* _Provided data_
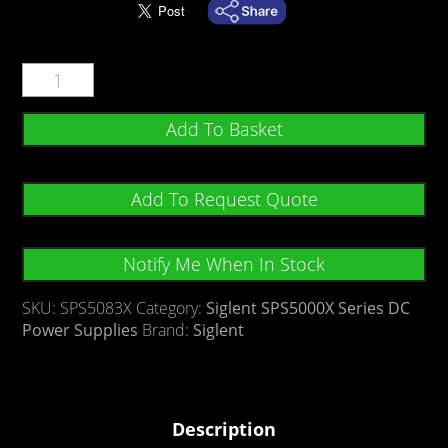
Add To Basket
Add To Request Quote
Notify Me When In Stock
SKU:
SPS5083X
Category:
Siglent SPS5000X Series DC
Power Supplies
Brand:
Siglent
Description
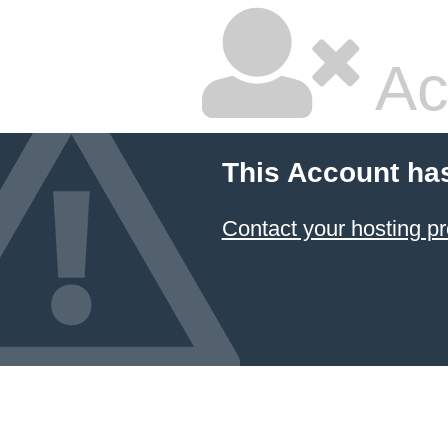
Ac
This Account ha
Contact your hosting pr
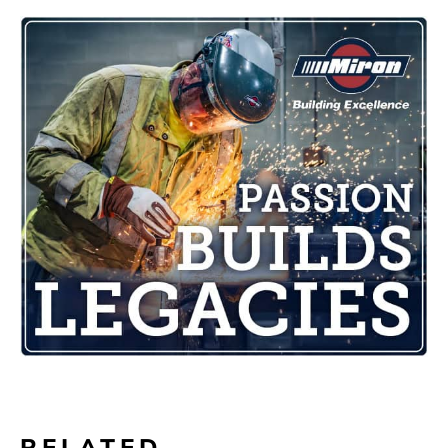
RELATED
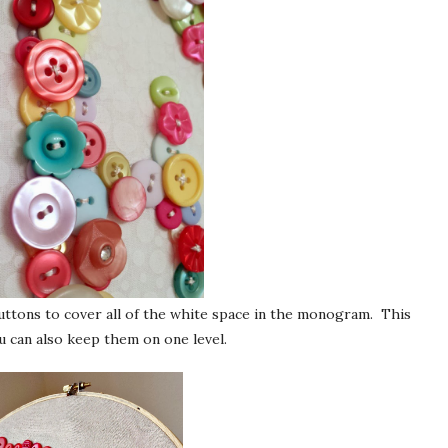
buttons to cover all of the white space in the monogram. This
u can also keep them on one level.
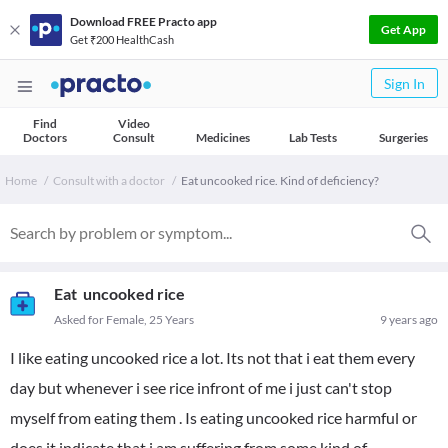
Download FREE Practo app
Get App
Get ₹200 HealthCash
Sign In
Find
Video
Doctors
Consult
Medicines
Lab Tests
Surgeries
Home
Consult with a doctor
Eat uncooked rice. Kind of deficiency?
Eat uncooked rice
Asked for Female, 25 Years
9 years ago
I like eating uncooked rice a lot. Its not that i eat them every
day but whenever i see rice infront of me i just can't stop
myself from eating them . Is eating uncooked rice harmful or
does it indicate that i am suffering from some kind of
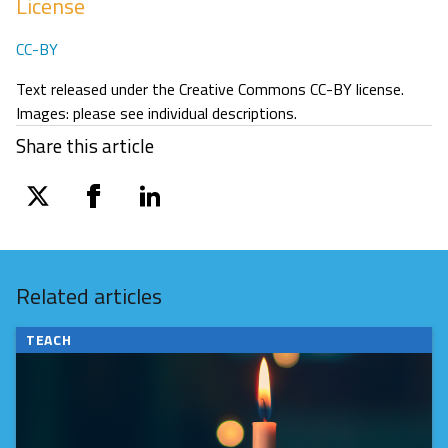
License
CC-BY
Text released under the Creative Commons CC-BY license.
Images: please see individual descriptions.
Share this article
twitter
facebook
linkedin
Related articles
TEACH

* _What you need to do_
Verbatim output of the entries is required, with each image left out.

* _Task output_
Add To Basket
Add To Request Quote
Notify Me When In Stock
SKU:
SPS5083X
Category:
Siglent SPS5000X Series DC
Power Supplies
Brand:
Siglent
Description
Ac
This Account ha
Contact your hosting pr
RELATED
buttons to cover all of the white space in the monogram. This
u can also keep them on one level.
Download FREE Practo app
Get App
Get ₹200 HealthCash
Sign In
Find
Video
Doctors
Consult
Medicines
Lab Tests
Surgeries
Home
Consult with a doctor
Eat uncooked rice. Kind of deficiency?
Eat uncooked rice
Asked for Female, 25 Years
9 years ago
I like eating uncooked rice a lot. Its not that i eat them every
day but whenever i see rice infront of me i just can't stop
myself from eating them . Is eating uncooked rice harmful or
does it indicate that i am suffering from some kind of
License
CC-BY
Text released under the Creative Commons CC-BY license.
Images: please see individual descriptions.
Share this article
twitter
facebook
linkedin
Related articles
TEACH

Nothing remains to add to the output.